How to adjust: Increase it if you have a larger GPU RAM to speed up the training.

Number of Epochs

Default: 300

How to adust: Reduce it to reduce training time. Increase it if the model has room to improve and not overfit.

Steps Per Epochs

Default: 256

Description: steps*batch_size examples will be given to the model to update the weights.

How to adjust: Increase it if you want your models to see more examples per epoch

Loss Function

The goal function that the optimizer tries to minimize when updating model weights. Usually the lower the loss the better the results.

Options

Description

When to use

Options

Description

When to use

Mean absolute error

Measures the mean absolute error (MAE) between each element in the Prediction(Pred) and Ground Truth(GT).

The default for Denoising, Super-Resolution, and Virtual Staining

balanced binary cross-entropy

Weighted version binary cross-entropy loss for imbalanced data.

Default for Segmentation

Mean squared error

Measures the mean squared error (MAE) between each element in the Prediction(Pred) and Ground Truth(GT).

More sensitive to outlier compared to mean absolute error.

binary cross-entropy

BCE compares each of the predicted probabilities to binary Ground Truth

Good for segmentation, only when the data is balanced

dice loss

2*(Pred ∩ GT) / (Pred + GT)

Also good for imbalanced data

Metrics

Options

Description

When to use

Options

Description

When to use

PSNR

Computes the peak signal-to-noise ratio between two images. Note that the maximum signal value is assumed to be 1.

Denoising, Super-Resolution, and Virtual Staining

SSIM

Computes the structural similarity index between two images. Note that the maximum signal value is assumed to be 1.

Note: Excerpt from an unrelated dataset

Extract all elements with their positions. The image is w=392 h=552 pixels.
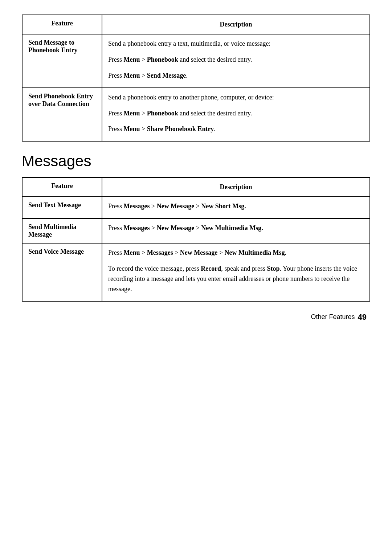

Denoising, Super-Resolution, and Virtual Staining

Accuracy

Correct outputs/Total outputs

Segmentation

3. Apply Parameters

This tab defines how are we going to update the model weights during training

Intensity Normalization Method

It should be the same as the intensity normalization method in Training parameters.

Block Size

Unless your GPU can process a larger block at a time, you should use the same block size in Training Parameters. Do not choose a block size that is smaller than the training block size, the neural network will not have enough information to pass down.

Block Overlap Size

The overlap sizes between neighboring blocks.